Keras - Layers - Activation Functions


The activation function determines what is outputted by neurons of this layer. There are two ways to add an activation function to a layer. You can either add it via the activation argument on any layer or you can add the activation function as a layer.

  • Argument:
model.add(keras.layers.Dense(32, activation='relu'))
  • As a layer:
model.add(keras.layers.Dense(32))
model.add(keras.layers.Activation('relu'))

Built in activation functions:

  • relu
    • The ReLU or rectified linear unit activation function: max(x, 0)
    • Is the generic activation function.
    • To clip, you can set the max value using the max_value argument or the min value using the threshold argument.
  • sigmoid
    • \( \theta (x) = \frac{1}{1 + e^{-x}} \)
    • Values are between 0 and 1
    • S-Shaped
    • Great for making the last layer output a probability.
  • softmax
    • Converts a real vector to a vector of categorical probabilities.
    • Each output is the probability of that output.

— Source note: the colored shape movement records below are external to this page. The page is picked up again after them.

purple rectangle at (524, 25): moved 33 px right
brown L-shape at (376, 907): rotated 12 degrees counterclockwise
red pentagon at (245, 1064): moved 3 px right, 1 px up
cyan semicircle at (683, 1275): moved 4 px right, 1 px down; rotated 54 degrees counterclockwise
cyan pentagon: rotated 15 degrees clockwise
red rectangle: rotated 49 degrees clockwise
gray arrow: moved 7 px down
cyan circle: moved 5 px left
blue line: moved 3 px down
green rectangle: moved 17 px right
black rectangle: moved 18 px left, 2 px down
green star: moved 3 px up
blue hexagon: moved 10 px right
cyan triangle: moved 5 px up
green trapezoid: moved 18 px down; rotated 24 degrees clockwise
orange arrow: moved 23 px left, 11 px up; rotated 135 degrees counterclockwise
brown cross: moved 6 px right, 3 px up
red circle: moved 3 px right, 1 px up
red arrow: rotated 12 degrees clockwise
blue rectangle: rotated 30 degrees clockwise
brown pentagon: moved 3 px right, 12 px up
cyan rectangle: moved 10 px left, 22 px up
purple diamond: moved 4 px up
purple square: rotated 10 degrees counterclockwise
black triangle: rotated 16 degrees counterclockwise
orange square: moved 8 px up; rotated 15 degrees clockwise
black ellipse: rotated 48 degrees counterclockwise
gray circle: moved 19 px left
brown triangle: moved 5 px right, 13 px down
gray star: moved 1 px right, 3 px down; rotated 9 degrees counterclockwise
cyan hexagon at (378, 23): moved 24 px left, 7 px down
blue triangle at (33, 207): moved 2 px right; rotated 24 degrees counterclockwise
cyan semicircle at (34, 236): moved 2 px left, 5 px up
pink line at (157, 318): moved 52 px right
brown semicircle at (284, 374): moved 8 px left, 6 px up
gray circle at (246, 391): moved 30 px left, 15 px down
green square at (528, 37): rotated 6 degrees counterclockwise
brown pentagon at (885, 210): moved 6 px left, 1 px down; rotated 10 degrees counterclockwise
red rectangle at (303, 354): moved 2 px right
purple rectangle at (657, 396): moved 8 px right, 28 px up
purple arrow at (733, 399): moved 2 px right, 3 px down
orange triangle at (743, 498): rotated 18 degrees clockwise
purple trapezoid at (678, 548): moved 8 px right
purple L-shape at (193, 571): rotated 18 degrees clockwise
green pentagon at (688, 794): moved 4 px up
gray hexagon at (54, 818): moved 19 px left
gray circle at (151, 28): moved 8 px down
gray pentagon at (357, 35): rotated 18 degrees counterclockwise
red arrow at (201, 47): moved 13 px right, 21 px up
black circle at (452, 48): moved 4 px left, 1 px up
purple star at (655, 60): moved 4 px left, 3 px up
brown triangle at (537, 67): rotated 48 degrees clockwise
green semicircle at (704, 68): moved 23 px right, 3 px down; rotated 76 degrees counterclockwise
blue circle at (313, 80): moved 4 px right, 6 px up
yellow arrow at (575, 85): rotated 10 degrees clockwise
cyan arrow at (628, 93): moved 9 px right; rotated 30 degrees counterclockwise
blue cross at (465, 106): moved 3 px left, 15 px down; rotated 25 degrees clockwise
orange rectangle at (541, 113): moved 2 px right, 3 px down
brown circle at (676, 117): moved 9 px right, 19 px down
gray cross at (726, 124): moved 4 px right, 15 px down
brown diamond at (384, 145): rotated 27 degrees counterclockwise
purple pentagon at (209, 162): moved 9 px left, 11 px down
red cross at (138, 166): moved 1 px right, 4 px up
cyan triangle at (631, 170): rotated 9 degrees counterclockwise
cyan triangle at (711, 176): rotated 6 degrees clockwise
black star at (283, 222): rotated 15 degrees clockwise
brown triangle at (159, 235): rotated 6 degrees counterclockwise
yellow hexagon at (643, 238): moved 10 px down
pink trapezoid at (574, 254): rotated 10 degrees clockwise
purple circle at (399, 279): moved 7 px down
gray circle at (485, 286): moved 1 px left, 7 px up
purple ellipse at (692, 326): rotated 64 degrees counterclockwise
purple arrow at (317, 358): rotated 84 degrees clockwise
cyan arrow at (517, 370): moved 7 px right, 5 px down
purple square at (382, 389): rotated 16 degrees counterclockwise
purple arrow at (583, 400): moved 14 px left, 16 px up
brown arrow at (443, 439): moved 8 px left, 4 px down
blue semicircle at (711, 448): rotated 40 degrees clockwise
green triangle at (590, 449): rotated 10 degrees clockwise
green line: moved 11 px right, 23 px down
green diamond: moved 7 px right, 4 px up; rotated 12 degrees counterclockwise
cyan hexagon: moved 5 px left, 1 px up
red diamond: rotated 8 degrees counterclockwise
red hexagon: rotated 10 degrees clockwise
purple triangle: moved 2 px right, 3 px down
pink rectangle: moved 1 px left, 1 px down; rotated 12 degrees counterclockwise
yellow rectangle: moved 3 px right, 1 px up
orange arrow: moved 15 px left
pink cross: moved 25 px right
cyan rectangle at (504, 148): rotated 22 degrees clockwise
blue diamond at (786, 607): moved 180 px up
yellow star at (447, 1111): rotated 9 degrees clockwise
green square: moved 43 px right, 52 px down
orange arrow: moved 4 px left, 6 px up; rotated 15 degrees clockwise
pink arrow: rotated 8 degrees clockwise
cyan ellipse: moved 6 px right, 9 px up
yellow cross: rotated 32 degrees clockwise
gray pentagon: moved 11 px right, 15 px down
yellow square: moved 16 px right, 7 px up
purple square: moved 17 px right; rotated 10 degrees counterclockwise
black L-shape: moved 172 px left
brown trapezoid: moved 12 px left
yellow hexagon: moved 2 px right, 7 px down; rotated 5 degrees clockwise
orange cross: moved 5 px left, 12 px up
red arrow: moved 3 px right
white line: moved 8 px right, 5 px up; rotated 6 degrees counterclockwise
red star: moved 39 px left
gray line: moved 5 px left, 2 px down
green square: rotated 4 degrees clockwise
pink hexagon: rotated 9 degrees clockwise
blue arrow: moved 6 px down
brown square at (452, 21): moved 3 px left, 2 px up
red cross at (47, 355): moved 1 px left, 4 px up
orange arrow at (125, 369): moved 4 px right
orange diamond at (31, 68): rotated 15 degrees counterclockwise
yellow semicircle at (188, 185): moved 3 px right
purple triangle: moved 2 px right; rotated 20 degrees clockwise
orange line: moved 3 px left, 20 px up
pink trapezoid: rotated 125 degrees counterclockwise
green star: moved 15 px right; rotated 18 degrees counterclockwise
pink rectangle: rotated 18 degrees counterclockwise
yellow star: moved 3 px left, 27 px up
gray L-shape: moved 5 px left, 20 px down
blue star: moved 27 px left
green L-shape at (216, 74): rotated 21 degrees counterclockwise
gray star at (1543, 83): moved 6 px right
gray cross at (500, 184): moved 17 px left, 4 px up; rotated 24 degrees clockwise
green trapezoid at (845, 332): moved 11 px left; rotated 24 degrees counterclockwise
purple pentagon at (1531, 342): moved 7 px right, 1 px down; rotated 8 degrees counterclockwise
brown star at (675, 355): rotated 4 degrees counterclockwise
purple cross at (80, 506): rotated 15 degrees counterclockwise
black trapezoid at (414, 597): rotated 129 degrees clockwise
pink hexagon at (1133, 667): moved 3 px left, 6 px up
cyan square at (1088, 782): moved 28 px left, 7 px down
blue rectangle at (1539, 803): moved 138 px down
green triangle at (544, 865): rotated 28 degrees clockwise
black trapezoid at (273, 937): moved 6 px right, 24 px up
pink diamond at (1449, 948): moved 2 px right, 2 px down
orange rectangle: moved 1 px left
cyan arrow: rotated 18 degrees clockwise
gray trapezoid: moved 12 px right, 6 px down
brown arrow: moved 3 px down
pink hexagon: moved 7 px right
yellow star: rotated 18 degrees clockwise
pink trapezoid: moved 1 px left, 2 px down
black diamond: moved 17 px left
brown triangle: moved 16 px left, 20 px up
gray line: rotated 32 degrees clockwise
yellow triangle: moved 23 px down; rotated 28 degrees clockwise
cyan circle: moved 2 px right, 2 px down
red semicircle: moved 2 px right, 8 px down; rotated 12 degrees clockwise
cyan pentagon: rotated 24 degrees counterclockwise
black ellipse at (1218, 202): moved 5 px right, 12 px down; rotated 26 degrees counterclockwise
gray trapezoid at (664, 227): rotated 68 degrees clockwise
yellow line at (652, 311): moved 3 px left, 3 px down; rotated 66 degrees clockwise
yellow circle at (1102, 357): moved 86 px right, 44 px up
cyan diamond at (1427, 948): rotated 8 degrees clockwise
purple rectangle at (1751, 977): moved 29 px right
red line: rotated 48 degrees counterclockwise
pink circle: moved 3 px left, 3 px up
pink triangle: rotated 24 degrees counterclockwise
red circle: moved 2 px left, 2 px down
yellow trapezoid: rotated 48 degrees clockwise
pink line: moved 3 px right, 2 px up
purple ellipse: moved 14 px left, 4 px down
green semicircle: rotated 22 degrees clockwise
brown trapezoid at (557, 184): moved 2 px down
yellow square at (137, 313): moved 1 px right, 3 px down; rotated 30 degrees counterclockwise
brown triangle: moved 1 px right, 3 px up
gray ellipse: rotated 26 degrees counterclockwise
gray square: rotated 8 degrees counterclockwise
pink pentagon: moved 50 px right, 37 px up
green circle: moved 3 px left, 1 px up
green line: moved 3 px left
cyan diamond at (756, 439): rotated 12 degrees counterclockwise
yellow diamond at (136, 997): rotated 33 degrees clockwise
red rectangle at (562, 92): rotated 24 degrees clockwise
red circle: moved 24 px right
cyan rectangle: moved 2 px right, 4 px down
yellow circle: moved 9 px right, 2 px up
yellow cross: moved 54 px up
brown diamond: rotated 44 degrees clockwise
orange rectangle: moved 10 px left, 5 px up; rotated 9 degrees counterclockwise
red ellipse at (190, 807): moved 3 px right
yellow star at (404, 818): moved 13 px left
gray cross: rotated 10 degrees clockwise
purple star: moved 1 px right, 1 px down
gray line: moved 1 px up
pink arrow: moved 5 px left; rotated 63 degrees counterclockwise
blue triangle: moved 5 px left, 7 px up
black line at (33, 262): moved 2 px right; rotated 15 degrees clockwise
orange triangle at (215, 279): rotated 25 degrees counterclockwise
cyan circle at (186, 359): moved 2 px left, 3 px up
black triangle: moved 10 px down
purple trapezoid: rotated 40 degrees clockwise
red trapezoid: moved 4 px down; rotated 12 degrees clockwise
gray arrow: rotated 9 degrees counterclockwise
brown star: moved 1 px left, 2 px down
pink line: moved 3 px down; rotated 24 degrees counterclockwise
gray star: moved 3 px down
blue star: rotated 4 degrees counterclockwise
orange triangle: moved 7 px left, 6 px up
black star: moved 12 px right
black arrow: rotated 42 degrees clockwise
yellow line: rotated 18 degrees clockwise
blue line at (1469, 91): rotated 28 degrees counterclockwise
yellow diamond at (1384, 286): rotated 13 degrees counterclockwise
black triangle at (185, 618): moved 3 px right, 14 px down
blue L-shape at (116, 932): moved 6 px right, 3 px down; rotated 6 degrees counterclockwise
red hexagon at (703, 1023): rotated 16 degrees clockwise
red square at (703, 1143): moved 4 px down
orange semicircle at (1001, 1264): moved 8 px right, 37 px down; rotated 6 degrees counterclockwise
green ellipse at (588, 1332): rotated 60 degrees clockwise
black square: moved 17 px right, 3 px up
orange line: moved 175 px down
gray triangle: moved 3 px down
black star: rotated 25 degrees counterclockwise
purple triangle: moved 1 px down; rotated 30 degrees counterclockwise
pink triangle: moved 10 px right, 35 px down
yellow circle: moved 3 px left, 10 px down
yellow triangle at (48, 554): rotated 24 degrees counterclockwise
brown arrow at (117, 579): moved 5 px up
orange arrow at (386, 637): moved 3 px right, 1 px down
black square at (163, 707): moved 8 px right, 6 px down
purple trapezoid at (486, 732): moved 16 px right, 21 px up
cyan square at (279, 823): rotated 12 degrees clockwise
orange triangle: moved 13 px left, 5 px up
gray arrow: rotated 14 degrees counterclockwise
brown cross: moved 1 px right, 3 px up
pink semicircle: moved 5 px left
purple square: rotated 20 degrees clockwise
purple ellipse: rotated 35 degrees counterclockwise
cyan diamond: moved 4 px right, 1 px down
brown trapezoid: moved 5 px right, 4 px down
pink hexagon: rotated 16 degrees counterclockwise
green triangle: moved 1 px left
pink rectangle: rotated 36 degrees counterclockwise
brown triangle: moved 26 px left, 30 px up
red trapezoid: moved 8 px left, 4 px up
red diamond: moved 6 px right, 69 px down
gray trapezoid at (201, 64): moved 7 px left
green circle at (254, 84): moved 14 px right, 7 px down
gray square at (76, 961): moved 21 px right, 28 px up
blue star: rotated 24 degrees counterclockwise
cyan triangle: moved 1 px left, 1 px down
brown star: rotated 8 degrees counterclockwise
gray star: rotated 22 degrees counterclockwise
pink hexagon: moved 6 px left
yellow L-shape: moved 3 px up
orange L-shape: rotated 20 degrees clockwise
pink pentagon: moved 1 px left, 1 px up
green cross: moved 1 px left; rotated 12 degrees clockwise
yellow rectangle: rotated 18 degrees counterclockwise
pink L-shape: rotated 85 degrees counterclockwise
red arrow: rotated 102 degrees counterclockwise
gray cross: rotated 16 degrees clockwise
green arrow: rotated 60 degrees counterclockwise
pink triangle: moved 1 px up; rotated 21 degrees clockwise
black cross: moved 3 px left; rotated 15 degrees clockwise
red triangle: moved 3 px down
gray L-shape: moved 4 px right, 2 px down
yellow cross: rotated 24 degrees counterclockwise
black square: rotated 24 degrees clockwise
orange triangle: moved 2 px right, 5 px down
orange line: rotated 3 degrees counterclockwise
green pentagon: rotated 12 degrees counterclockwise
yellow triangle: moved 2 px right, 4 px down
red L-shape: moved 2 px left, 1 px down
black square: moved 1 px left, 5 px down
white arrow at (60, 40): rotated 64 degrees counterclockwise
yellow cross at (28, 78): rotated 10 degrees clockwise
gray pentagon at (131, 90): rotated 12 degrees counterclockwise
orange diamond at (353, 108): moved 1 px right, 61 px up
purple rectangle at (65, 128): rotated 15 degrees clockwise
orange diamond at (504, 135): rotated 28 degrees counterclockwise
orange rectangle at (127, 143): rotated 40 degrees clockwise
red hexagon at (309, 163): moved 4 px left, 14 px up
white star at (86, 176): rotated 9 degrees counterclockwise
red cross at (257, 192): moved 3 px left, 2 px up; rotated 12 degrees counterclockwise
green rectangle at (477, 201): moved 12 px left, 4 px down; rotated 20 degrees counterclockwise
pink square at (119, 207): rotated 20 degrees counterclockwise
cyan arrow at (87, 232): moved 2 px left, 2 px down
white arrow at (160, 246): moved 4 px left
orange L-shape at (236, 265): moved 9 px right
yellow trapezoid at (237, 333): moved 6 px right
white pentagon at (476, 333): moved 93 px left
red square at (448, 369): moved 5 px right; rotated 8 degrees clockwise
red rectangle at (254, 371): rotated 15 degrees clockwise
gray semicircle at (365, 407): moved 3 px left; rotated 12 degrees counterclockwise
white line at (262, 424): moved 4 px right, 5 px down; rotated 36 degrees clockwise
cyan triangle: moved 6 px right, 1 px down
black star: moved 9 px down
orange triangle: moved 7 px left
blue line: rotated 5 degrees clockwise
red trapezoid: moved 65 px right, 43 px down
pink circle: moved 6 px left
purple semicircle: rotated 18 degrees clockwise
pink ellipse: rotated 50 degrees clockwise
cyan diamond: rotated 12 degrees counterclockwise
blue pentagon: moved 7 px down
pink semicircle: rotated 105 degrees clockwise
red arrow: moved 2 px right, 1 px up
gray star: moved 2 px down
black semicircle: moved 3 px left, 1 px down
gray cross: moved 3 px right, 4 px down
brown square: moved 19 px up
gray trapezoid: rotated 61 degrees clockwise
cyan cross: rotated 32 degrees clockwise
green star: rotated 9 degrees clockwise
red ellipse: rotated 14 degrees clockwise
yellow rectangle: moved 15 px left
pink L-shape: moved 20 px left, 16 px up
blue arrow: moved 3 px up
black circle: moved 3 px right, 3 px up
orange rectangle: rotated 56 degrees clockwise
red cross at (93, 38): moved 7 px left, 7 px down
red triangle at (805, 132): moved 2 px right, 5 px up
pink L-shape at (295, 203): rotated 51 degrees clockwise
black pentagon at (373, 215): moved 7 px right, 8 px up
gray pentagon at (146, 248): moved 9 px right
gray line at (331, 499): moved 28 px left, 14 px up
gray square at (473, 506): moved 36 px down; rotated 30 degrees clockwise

All outputs sum to 1.
    • Generally used as the activation function for the last layer.
  • softplus
    • \( softplus(x) = log(e^x + 1) \)
  • softsign
    • \( softsign(x) = \frac{x}{\lvert x \rvert + 1} \)
  • tanh
    • Hyperbolic tangent. \( tanh(x) = \frac{sinh(x)}{cosh(x)} = \frac{e^x - e^{-x}}{e^x + e^{-x}} \)
    • Outputs are between (-1, 1)
    • S-Shaped
    • Advantages: •Negative numbers are perserved •Zero inputs are mapped near zero
  • selu
    • The SELU or scaled exponential linear unit is related to the ReLU activation function and super related to the Leaky ReLU activation function.
      • if x ≥ 0: return scale * x
      • if x ≤ 0: return scale * alpha * (exp(x) - 1)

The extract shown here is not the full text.